Virginia’s largest school system, the progressive Fairfax County Public Schools, encouraged teachers to apply critical race theory. The Washington Times reported that a “slide presentation” in 2021 “instructed social studies teachers in Fairfax County Public Schools that ‘critical race theory is a frame’ for their work.”
The progressive Arlington County schools have students read books by critical race theorists such as Ibram Kendi. Arlington distributed hundreds of copies of Ibram Kendi’s book Stamped to students at Wakefield High School. The book contains many errors and celebrates a Marxist anti-Semite. It also peddles conspiracy theories and is dismissive about Martin Luther King and Frederick Douglass. At Arlington’s Washington-Lee High School, most students in 9th grade English were assigned to read either Stamped or a much longer book that would require more work to read. Virtually all students chose to read Stamped as a result.
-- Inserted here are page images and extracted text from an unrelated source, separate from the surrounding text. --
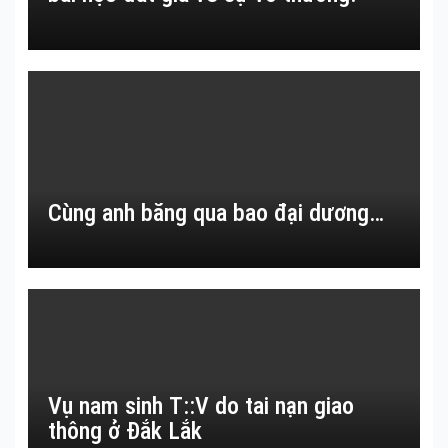
Cùng anh băng qua bao đại dương…
Vụ nam sinh T::V do tai nạn giao
thông ở Đắk Lắk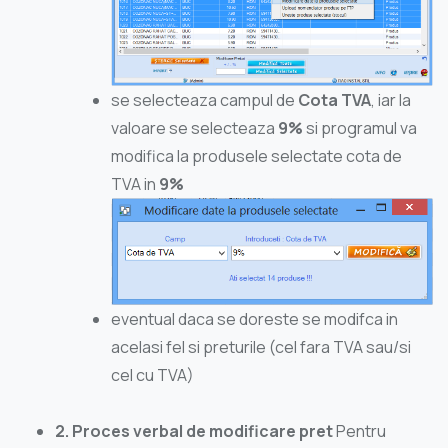
se selecteaza campul de
Cota TVA
, iar la
valoare se selecteaza
9%
si programul va
modifica la produsele selectate cota de
TVA in
9%
eventual daca se doreste se modifca in
acelasi fel si preturile (cel fara TVA sau/si
cel cu TVA)
2. Proces verbal de modificare pret
Pentru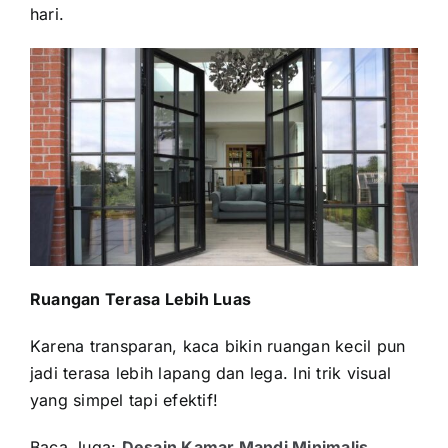
hari.
Ruangan Terasa Lebih Luas
Karena transparan, kaca bikin ruangan kecil pun
jadi terasa lebih lapang dan lega. Ini trik visual
yang simpel tapi efektif!
Baca Juga:
Desain Kamar Mandi Minimalis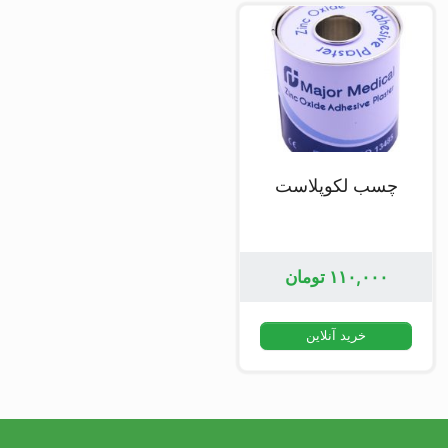
چسب لکوپلاست
۱۱۰,۰۰۰
تومان
خرید آنلاین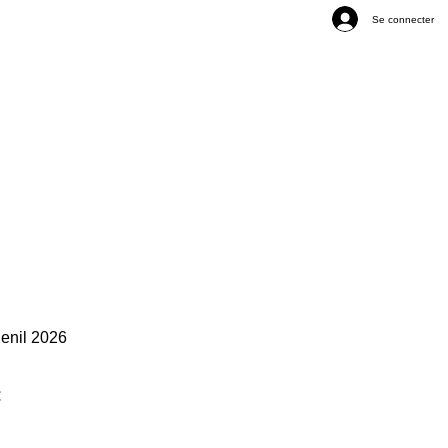
Se connecter
enil 2026
Prix
€
promotionnel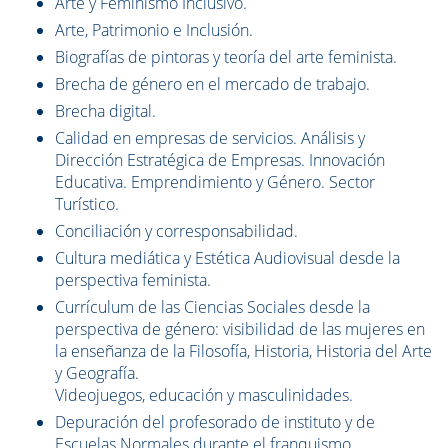
Arte y Feminismo Inclusivo.
Arte, Patrimonio e Inclusión.
Biografías de pintoras y teoría del arte feminista.
Brecha de género en el mercado de trabajo.
Brecha digital.
Calidad en empresas de servicios. Análisis y
Dirección Estratégica de Empresas. Innovación
Educativa. Emprendimiento y Género. Sector
Turístico.
Conciliación y corresponsabilidad.
Cultura mediática y Estética Audiovisual desde la
perspectiva feminista.
Currículum de las Ciencias Sociales desde la
perspectiva de género: visibilidad de las mujeres en
la enseñanza de la Filosofía, Historia, Historia del Arte
y Geografía.
Videojuegos, educación y masculinidades.
Depuración del profesorado de instituto y de
Escuelas Normales durante el franquismo.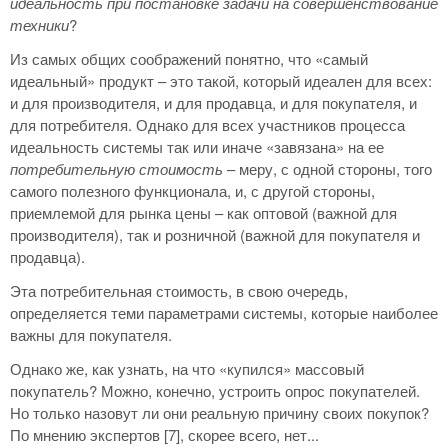
идеальность при постановке задачи на совершенствование
техники
?
Из самых общих соображений понятно, что «самый
идеальный» продукт – это такой, который идеален для всех:
и для производителя, и для продавца, и для покупателя, и
для потребителя. Однако для всех участников процесса
идеальность системы так или иначе «завязана» на ее
потребительную стоимость
– меру, с одной стороны, того
самого полезного функционала, и, с другой стороны,
приемлемой для рынка цены – как оптовой (важной для
производителя), так и розничной (важной для покупателя и
продавца).
Эта потребительная стоимость, в свою очередь,
определяется теми параметрами системы, которые наиболее
важны для покупателя.
Однако же, как узнать, на что «купился» массовый
покупатель? Можно, конечно, устроить опрос покупателей.
Но только назовут ли они реальную причину своих покупок?
По мнению экспертов [7], скорее всего, нет...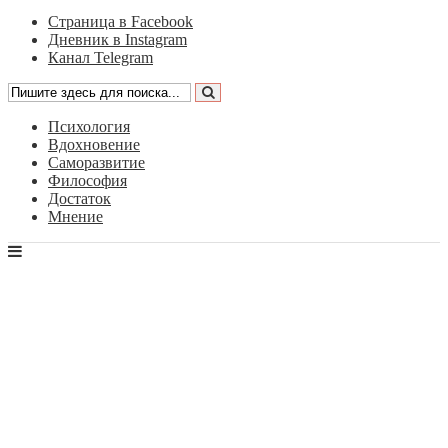
Страница в Facebook
Дневник в Instagram
Канал Telegram
Психология
Вдохновение
Саморазвитие
Философия
Достаток
Мнение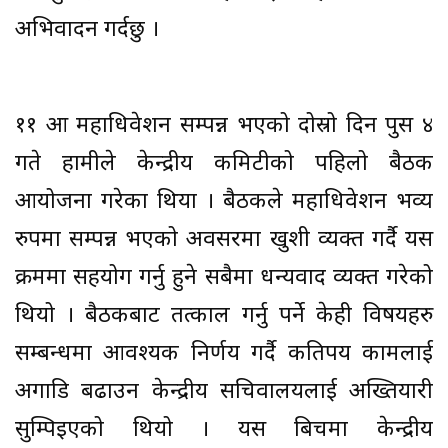
अभिवादन गर्दछु ।
११ औँ महाधिवेशन सम्पन्न भएको दोस्रो दिन पुस ४
गते हामीले केन्द्रीय कमिटीको पहिलो बैठक
आयोजना गरेका थियौँ । बैठकले महाधिवेशन भव्य
रुपमा सम्पन्न भएको अवसरमा खुशी व्यक्त गर्दै यस
क्रममा सहयोग गर्नु हुने सबैमा धन्यवाद व्यक्त गरेको
थियो । बैठकबाट तत्काल गर्नु पर्ने केही विषयहरु
सम्बन्धमा आवश्यक निर्णय गर्दै कतिपय कामलाई
अगाडि बढाउन केन्द्रीय सचिवालयलाई अख्तियारी
सुम्पिइएको थियो । यस बिचमा केन्द्रीय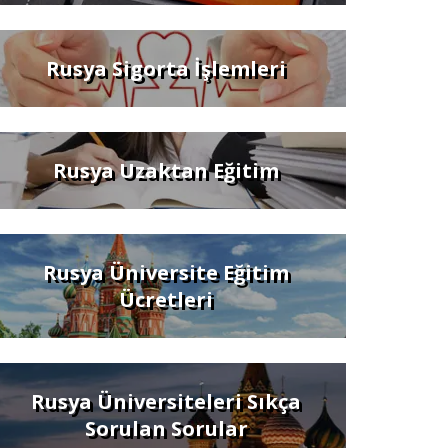
Rusya Sigorta İşlemleri
Rusya Uzaktan Eğitim
Rusya Üniversite Eğitim
Ücretleri
Rusya Üniversiteleri Sıkça
Sorulan Sorular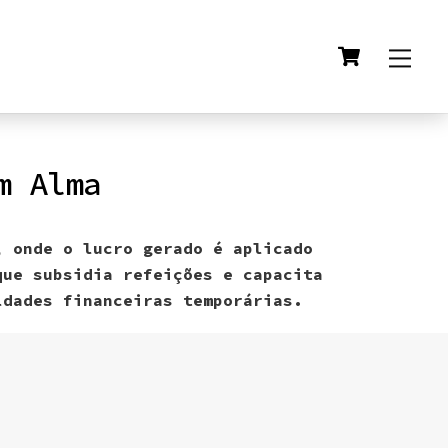
Cart
Men
m Alma
, onde o lucro gerado é aplicado
que subsidia refeições e capacita
ldades financeiras temporárias.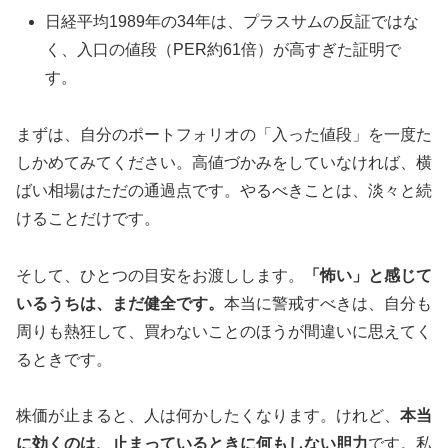
日経平均1989年の34年は、プラスサムの反証ではな
く、入口の値段（PER約61倍）が高すぎた証明で
す。
まずは、自分のポートフォリオの「入った値段」を一度た
しかめてみてください。高値づかみをしていなければ、横
ばい相場はただの通過点です。やるべきことは、淡々と続
けることだけです。
そして、ひとつの目安をお渡しします。
「怖い」と感じて
いるうちは、まだ健全です。
本当に警戒すべきは、自分も
周りも熱狂して、買わないことのほうが間違いに思えてく
るときです。
株価が止まると、人は何かしたくなります。けれど、
本当
に効くのは、止まっているときに何もしない胆力
です。私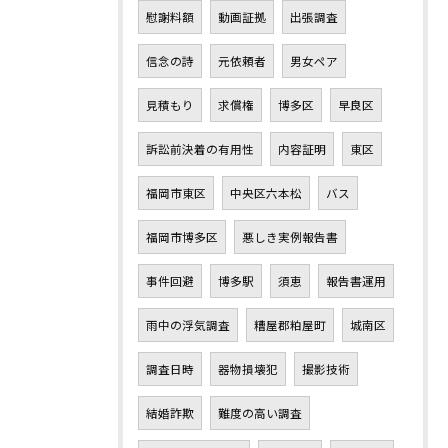
慰謝料額
動画証拠
出張調査
信念の詩
元依頼者
男女ペア
見積もり
求償権
博多区
早良区
訴訟前決着の有用性
内容証明
東区
福岡市東区
中央区六本松
バス
福岡市博多区
悪しき実例報告書
事件回避
博多駅
須恵
報告書運用
雨中の浮気調査
糟屋郡粕屋町
城南区
調査日時
器物損壊犯
撮影技術
結婚詐欺
難度の高い調査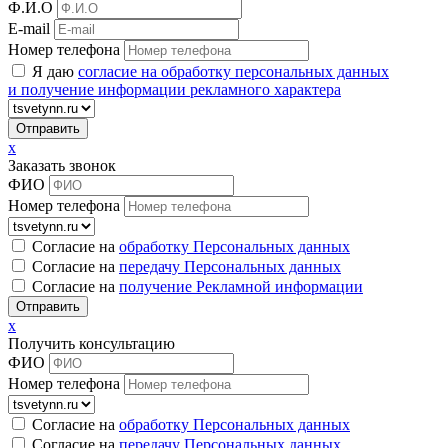
Ф.И.О
E-mail
Номер телефона
Я даю
согласие на обработку персональных данных
и получение информации рекламного характера
x
Заказать звонок
ФИО
Номер телефона
Согласие на
обработку Персональных данных
Согласие на
передачу Персональных данных
Согласие на
получение Рекламной информации
x
Получить консультацию
ФИО
Номер телефона
Согласие на
обработку Персональных данных
Согласие на
передачу Персональных данных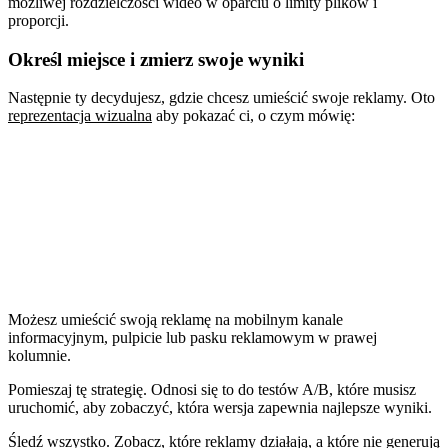
możliwej rozdzielczości wideo w oparciu o limity plików i
proporcji.
Określ miejsce i zmierz swoje wyniki
Następnie ty decydujesz, gdzie chcesz umieścić swoje reklamy. Oto
reprezentacja wizualna
aby pokazać ci, o czym mówię:
Możesz umieścić swoją reklamę na mobilnym kanale
informacyjnym, pulpicie lub pasku reklamowym w prawej
kolumnie.
Pomieszaj tę strategię. Odnosi się to do testów A/B, które musisz
uruchomić, aby zobaczyć, która wersja zapewnia najlepsze wyniki.
Śledź wszystko. Zobacz, które reklamy działają, a które nie generują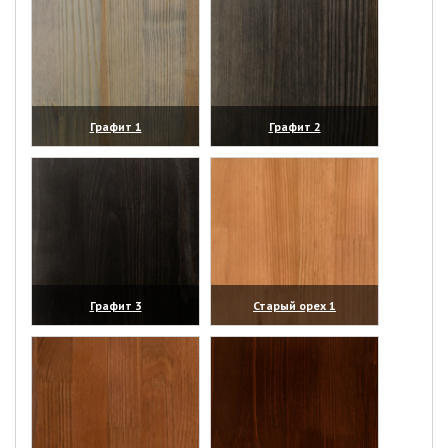
Графит 1
Графит 2
(увеличить)
(увеличить)
Графит 3
Старый орех 1
(увеличить)
(увеличить)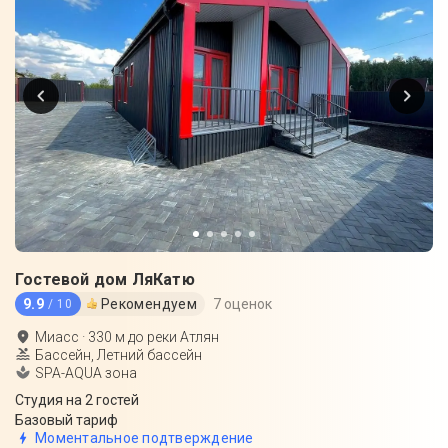
Гостевой дом ЛяКатю
9.9
Рекомендуем
7 оценок
/ 10
Миасс
·
330
м до
реки Атлян
Бассейн, Летний бассейн
SPA-AQUA зона
Студия на 2 гостей
Базовый тариф
Моментальное подтверждение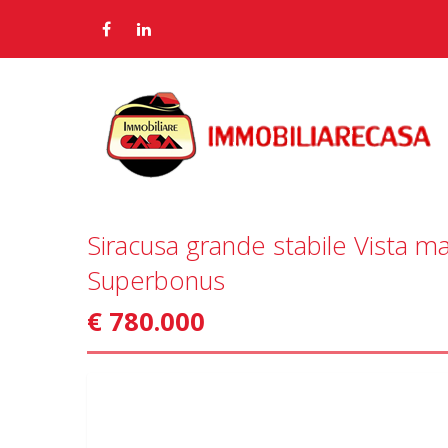
Siracusa grande stabile Vista ma
Superbonus
€ 780.000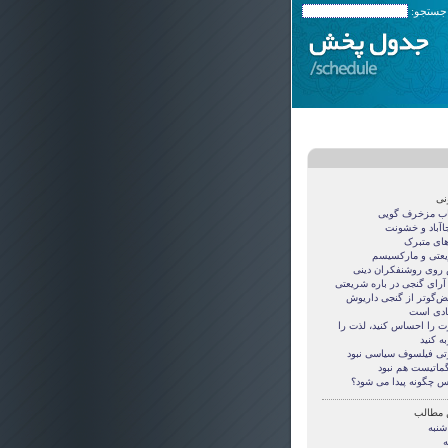
 جستجو:
نی
اب مزخرف گویی
جاآباد و خشونت
های متبرک
عتی و مارکسیسم
روی روشنفکران دینی
 آرای گنجی در باره شریعتی
قض‌گوتر از گنجی داريوش
دی است
ت را احساس کنید، لذت را
ه کنید
تی فيلسوف سياسی نبود
گماتيست هم نبود
س چگونه پيدا می شود؟
 مطالب
شنبه
ه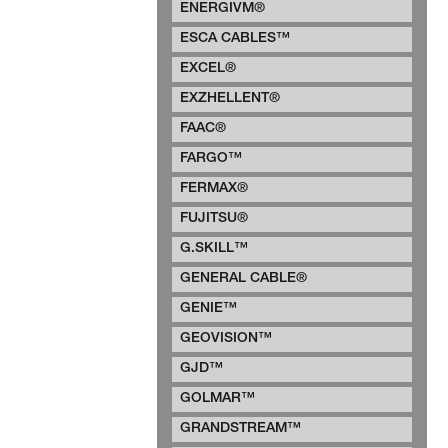
ENERGIVM®
ESCA CABLES™
EXCEL®
EXZHELLENT®
FAAC®
FARGO™
FERMAX®
FUJITSU®
G.SKILL™
GENERAL CABLE®
GENIE™
GEOVISION™
GJD™
GOLMAR™
GRANDSTREAM™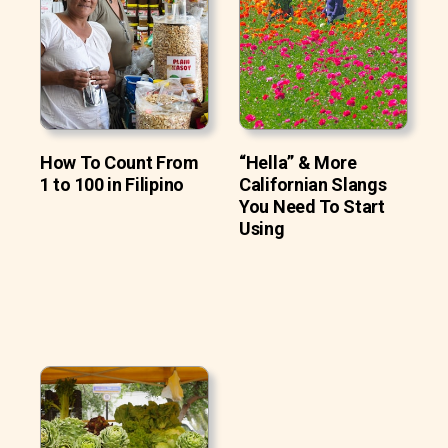
How To Count From
“Hella” & More
1 to 100 in Filipino
Californian Slangs
You Need To Start
Using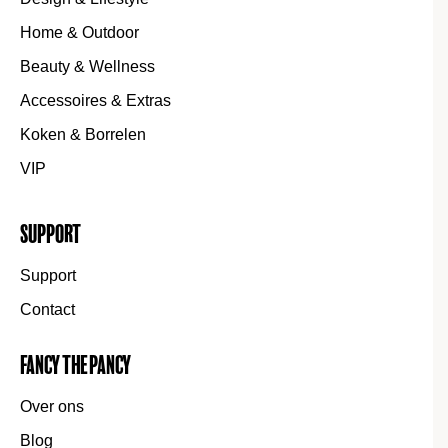
Home & Outdoor
Beauty & Wellness
Accessoires & Extras
Koken & Borrelen
VIP
Support
Support
Contact
Fancy the Pancy
Over ons
Blog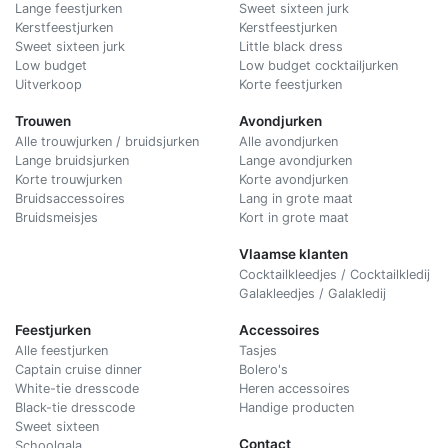
Lange feestjurken
Sweet sixteen jurk
Kerstfeestjurken
Kerstfeestjurken
Sweet sixteen jurk
Little black dress
Low budget
Low budget cocktailjurken
Uitverkoop
Korte feestjurken
Trouwen
Avondjurken
Alle trouwjurken / bruidsjurken
Alle avondjurken
Lange bruidsjurken
Lange avondjurken
Korte trouwjurken
Korte avondjurken
Bruidsaccessoires
Lang in grote maat
Bruidsmeisjes
Kort in grote maat
Vlaamse klanten
Cocktailkleedjes / Cocktailkledij
Galakleedjes / Galakledij
Feestjurken
Accessoires
Alle feestjurken
Tasjes
Captain cruise dinner
Bolero's
White-tie dresscode
Heren accessoires
Black-tie dresscode
Handige producten
Sweet sixteen
Contact
Schoolgala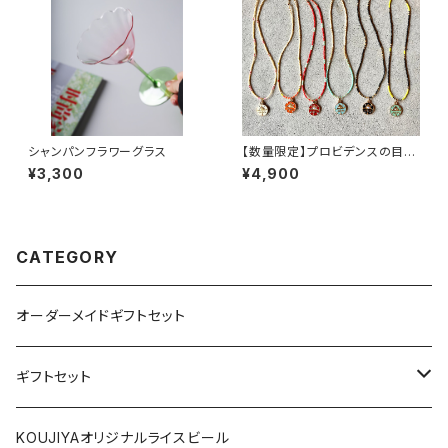
シャンパンフラワーグラス
【数量限定】プロビデンスの目
ビーズネックレス☆
¥3,300
¥4,900
CATEGORY
オーダーメイドギフトセット
ギフトセット
1000円～
KOUJIYAオリジナルライスビール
The Loudoun County, VA public schools paid a contractor to train their staff in critical race theory, giving it $3,125 to conduct “Critical Race Theory Development.”
Under Democratic governor Ralph Northam, Virginia’s official “Roadmap to Equity” published by its Department of Education in 2020 thanked critical race theorist “Dr. Ibram X. Kendi” in its acknowledgments section, as having “informed the development of the EdEquityVA Framework.” Kendi says he was “inspired by critical race theory,” and that he cannot “imagine a pathway to” his teachings “that does not engage CRT.”